*** Entries provided Section Begins ***

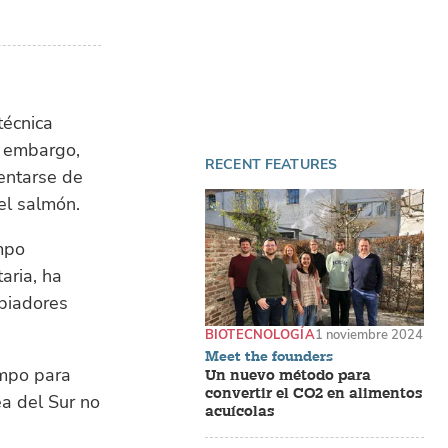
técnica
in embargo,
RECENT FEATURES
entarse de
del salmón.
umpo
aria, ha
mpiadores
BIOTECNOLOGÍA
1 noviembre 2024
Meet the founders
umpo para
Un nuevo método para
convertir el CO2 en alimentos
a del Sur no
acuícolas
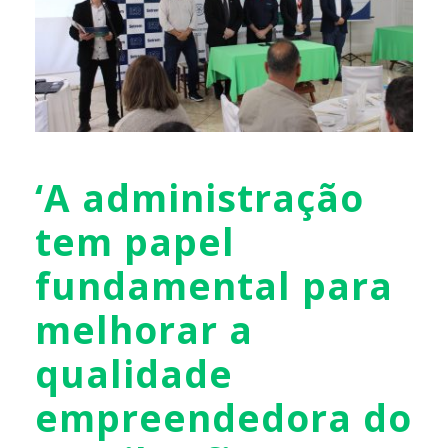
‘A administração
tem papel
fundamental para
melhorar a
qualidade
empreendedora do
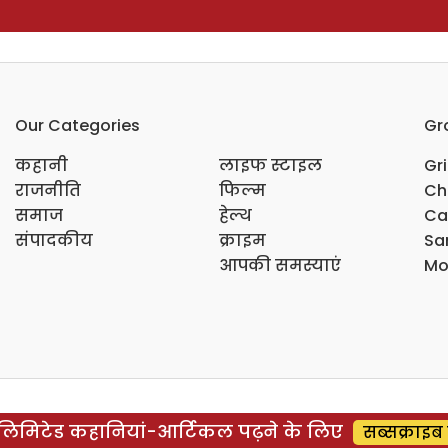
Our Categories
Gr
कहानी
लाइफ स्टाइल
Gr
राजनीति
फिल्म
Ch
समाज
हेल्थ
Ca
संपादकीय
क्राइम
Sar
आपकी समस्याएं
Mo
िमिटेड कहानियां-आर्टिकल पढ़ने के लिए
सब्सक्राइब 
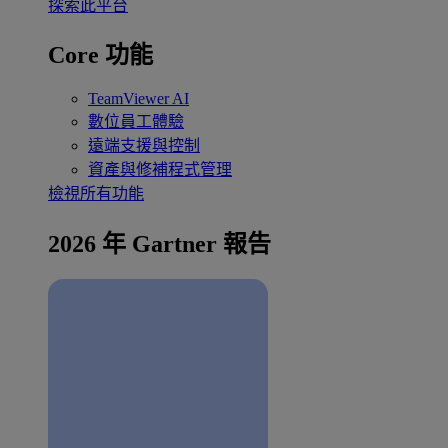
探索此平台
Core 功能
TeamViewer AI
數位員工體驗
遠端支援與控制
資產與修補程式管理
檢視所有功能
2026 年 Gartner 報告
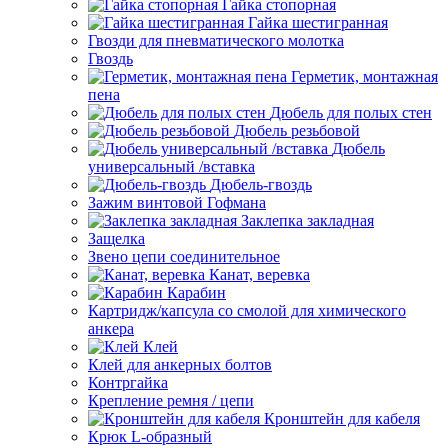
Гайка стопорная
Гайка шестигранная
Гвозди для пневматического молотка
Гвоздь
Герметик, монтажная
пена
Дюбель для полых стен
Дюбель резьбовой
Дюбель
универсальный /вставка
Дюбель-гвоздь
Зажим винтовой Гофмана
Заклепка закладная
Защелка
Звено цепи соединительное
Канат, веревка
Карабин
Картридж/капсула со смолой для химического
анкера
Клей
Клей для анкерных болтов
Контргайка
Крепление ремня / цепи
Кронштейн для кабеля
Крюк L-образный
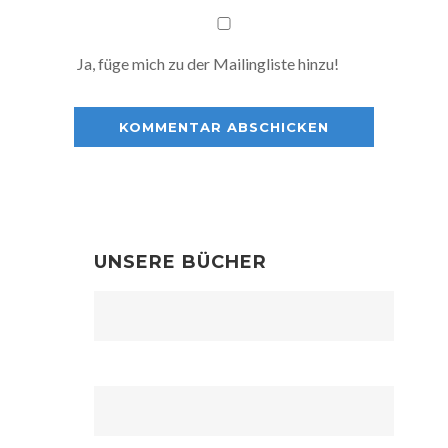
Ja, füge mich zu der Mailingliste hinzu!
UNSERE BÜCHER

*** Entries provided Section Ends ***

Problem description - Give back the exact lines above, running from the one that has "1 noviembre 2024" through the one that has "Крюк L-образный", with nothing added and no pictures.

Solution -
1 noviembre 2024
Meet the founders
umpo para
Un nuevo método para
convertir el CO2 en alimentos
a del Sur no
acuícolas
‘A administração
tem papel
fundamental para
melhorar a
qualidade
empreendedora do
Our Categories
Gr
कहानी
लाइफ स्टाइल
Gr
राजनीति
फिल्म
Ch
समाज
हेल्थ
Ca
संपादकीय
क्राइम
Sar
आपकी समस्याएं
Mo
िमिटेड कहानियां-आर्टिकल पढ़ने के लिए
सब्सक्राइब 
探索此平台
Core 功能
TeamViewer AI
數位員工體驗
遠端支援與控制
資產與修補程式管理
檢視所有功能
2026 年 Gartner 報告
Гайка стопорная
Гайка шестигранная
Гвозди для пневматического молотка
Гвоздь
Герметик, монтажная
пена
Дюбель для полых стен
Дюбель резьбовой
Дюбель
универсальный /вставка
Дюбель-гвоздь
Зажим винтовой Гофмана
Заклепка закладная
Защелка
Звено цепи соединительное
Канат, веревка
Карабин
Картридж/капсула со смолой для химического
анкера
Клей
Клей для анкерных болтов
Контргайка
Крепление ремня / цепи
Кронштейн для кабеля
Крюк L-образный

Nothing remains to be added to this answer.